* [GIVEN INFORMATION]:

++++

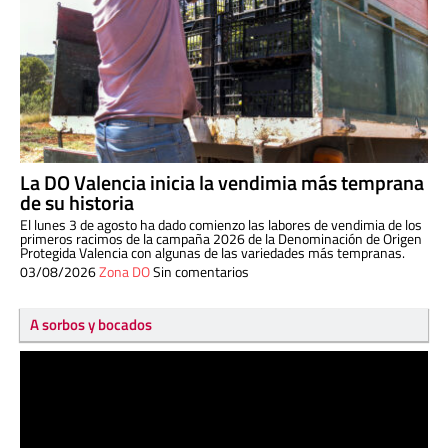
La DO Valencia inicia la vendimia más temprana
de su historia
El lunes 3 de agosto ha dado comienzo las labores de vendimia de los
primeros racimos de la campaña 2026 de la Denominación de Origen
Protegida Valencia con algunas de las variedades más tempranas.
03/08/2026
Zona DO
Sin comentarios
A sorbos y bocados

++++

* [ASSIGNED TASK]:
All lines with the word "vendimia" are needed; pull them from the entries and copy each.

* [TASK ANSWER]:
La DO Valencia inicia la vendimia más temprana
El lunes 3 de agosto ha dado comienzo las labores de vendimia de los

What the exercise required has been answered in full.